Could, but in my experience the artifacts of doing that tends to
be worse rather than better, since one ends up with chewed-up
interlaced paragraphs that are even more frustrating.  Sorry.

What's that about interlaced paragraphs on text with proper lengths?
Typing like an old fashioned typiest and hitting "Return" before the
right margin yields text that is far more intelligible.  It seems
you've switched to no hard line breaks except at the ends of paragraphs.
That's better, or less bad, than your previous 79-83 character lines.
I can send a 300 character paragraph through `fmt`, quickly add '> '
to the beginnings, and produce something that's legible in the archives.
79-83 character lines are a royal pain to quote.


...
Yes, but until ISPs can tell users who complain "run the Netscape or
Microsoft auto-update mechanism", they will not and cannot do such
filtering by default.

I'm not sure I understand your comment.  The reason they would
want to change THEIR mail software would be so it would NOT generate
HTML-burdened E-mail by default.  To truncate the undesirable/untrusted
stuff earlier on the transmission/delivery path (BEFORE wasting as
...

Fine, but no non-trivial ISP that wants to keep its users, and for that
matter, no "IT" department that wants to keep its empire could start
filtering incoming HTML mail by default this month or even this year.
Local users would revolt because a large fraction of their incoming mail
would be bouncing.  Until mail that is legitimate except for gratuitous
HTML encryption is largely gone, no large outfit can filter HTML by default.

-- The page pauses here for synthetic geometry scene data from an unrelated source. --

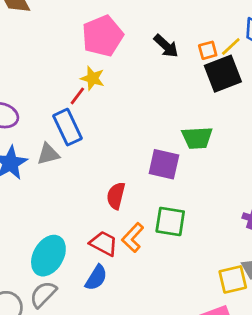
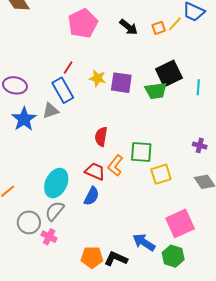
black square: (223, 74) -> (169, 74), moved
yellow star: (92, 78) -> (98, 78), moved
purple square: (164, 164) -> (121, 83), moved
yellow square: (233, 279) -> (161, 174), moved

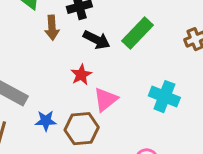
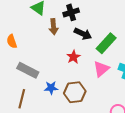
green rectangle: (137, 33) -> (106, 43), moved
pink triangle: (106, 99) -> (101, 69), moved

The most that any large outfit can offer is to filter HTML mail for
users who ask for such filtering.  There are many ways to do that
today.  I think one is to use a Milter version of SpamAssassin, although
I'm not sure if all of those support per-user control files.  It's
certainly easy to do during delivery with SpamAssassin, Procmail, and
many other mechanisms.


...
So turn off HTML until the the user makes some text bold or purple,
and then silently and automatically switch to HTML.

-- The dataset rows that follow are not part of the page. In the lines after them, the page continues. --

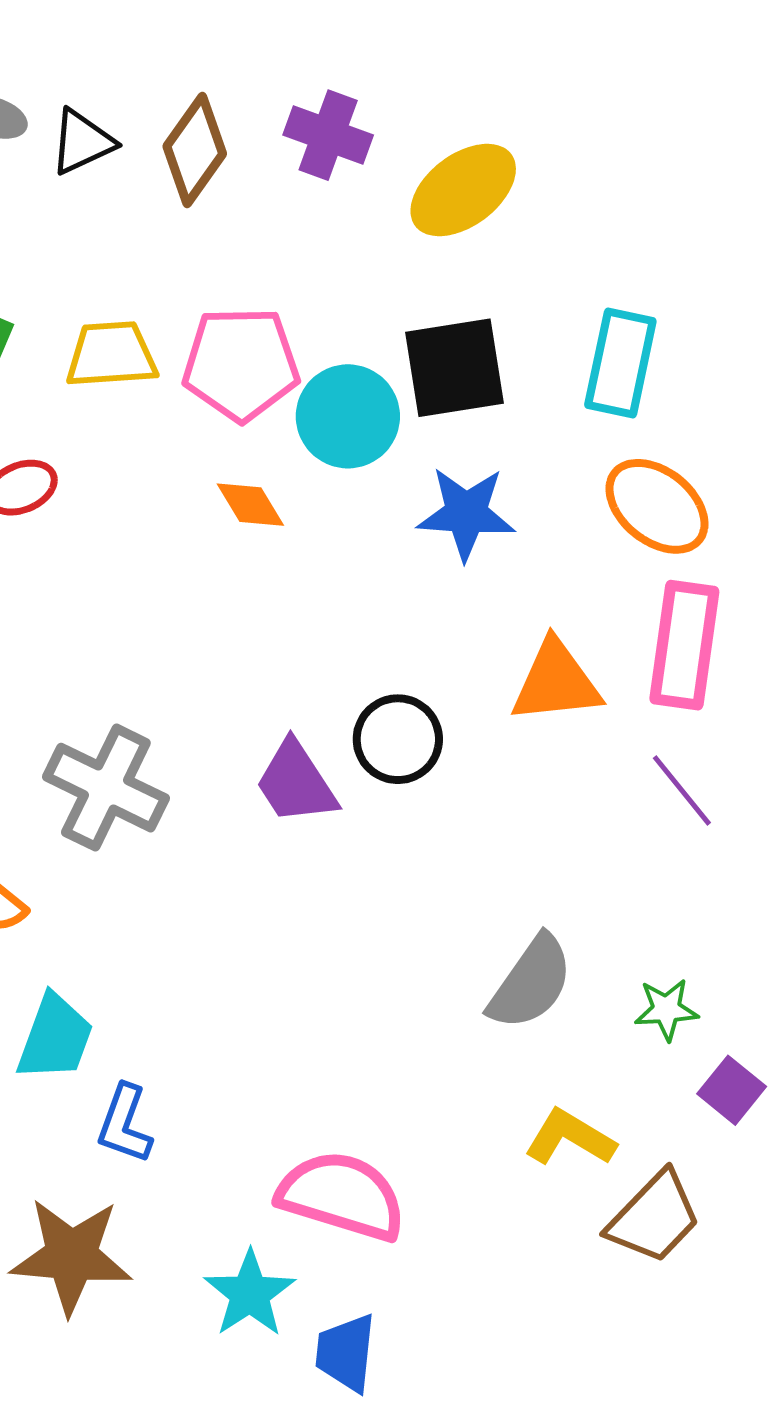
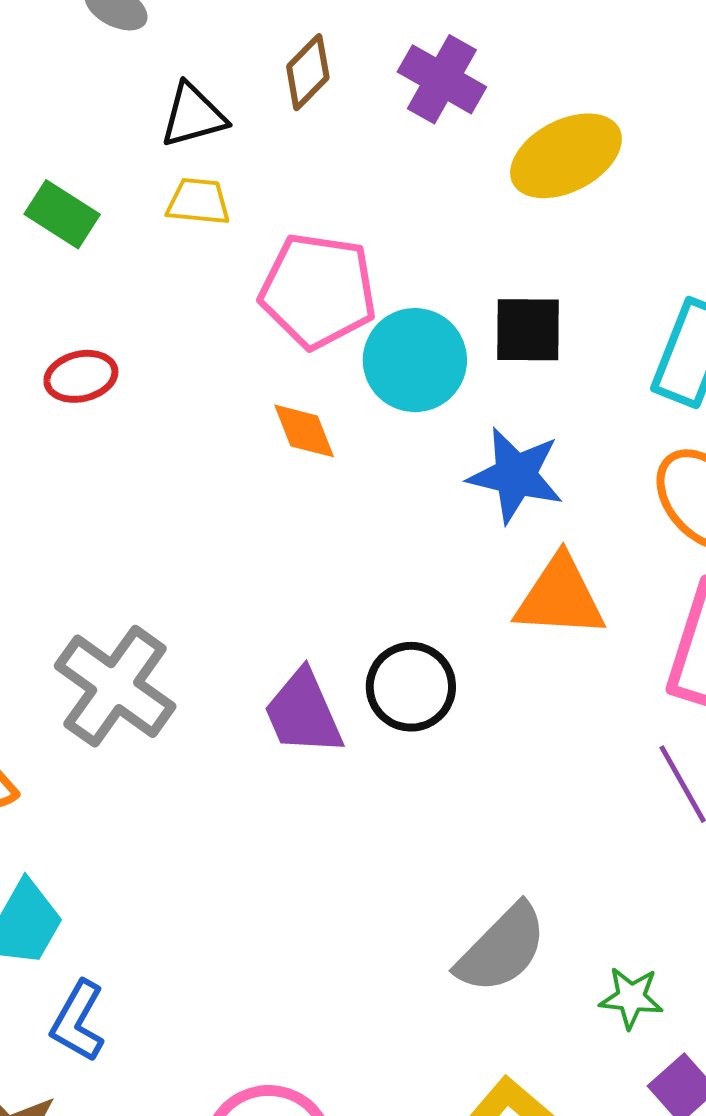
black triangle: (82, 142) -> (193, 115), moved
brown diamond: (195, 150) -> (308, 72), size x0.7
yellow trapezoid: (111, 355) -> (198, 202), moved, size x0.7
black square: (454, 368) -> (528, 330), size x0.7
orange triangle: (556, 682) -> (560, 597), moved

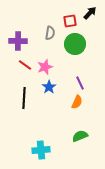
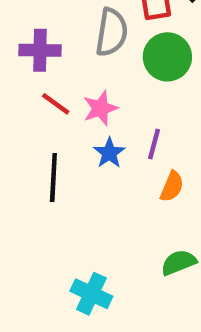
gray semicircle: (50, 33) -> (112, 32), size x1.5
purple line: (80, 83) -> (154, 144), moved, turned 40
cyan cross: (41, 150) -> (91, 294), turned 30

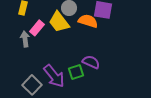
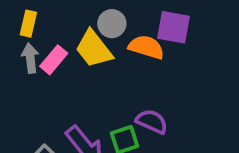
gray arrow: (25, 39) -> (30, 58), moved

[Or, pop up one of those dialog boxes alerting them that
HTML-burdened mail adds 3-5x to mail bulk and isn't welcomed by
all recipients, and allowing them the option of proceeding or going
back to plain ASCII text... with maybe an option box they can check
which says "don't warn me about this in the future."]

Fine.


...
IMHO, blocking an email message because it's base64 encoded is 
misguided. Here's a case in point: There are gateways out there that 
will switch encodings on messages.  ...

While I understand your point, I think I have seen EXACTLY ONE
such message that I can recall (and THAT one was spam, where the
encoding was used just to obfuscate the mail content), and I suspect
that the number of remaining 7-bit-only MTAs is exceedingly small.

I've seen plenty of headers on mail saying that base64 encoding has
beem removed.  I've also seen plenty of spews with some samples
encoded and some not.

But regardless, what's your point about Base64?  It does nothing to
help spammers or hurt filters.  The first is why relatively little
spam is current base64 encoded.  Base64 encoding wastes 30% of bandwidth
and disk space, but that's not a reasonable concern given the small
fraction of total traffic that is all email.  HTML as it is commonly
processed by receiving MUAs has many evils, but base64 is merely a
trivial waste of bandwidth.


...
Or were you instead proposing that everyone in the world upgrade
their email client to something that uses "pull" instead of "push"?
Please can we be serious?

I'm being PLENTY serious... you are the one talking about silly stuff.

As far as I've understood them, some contributors to this mailing list
have seriously proposed replacing all SMTP with a pull protocol.
In limited situations, such as newsletters and some (but not all)
equivalents to netnews, that position makes sense.  Otherwise, not.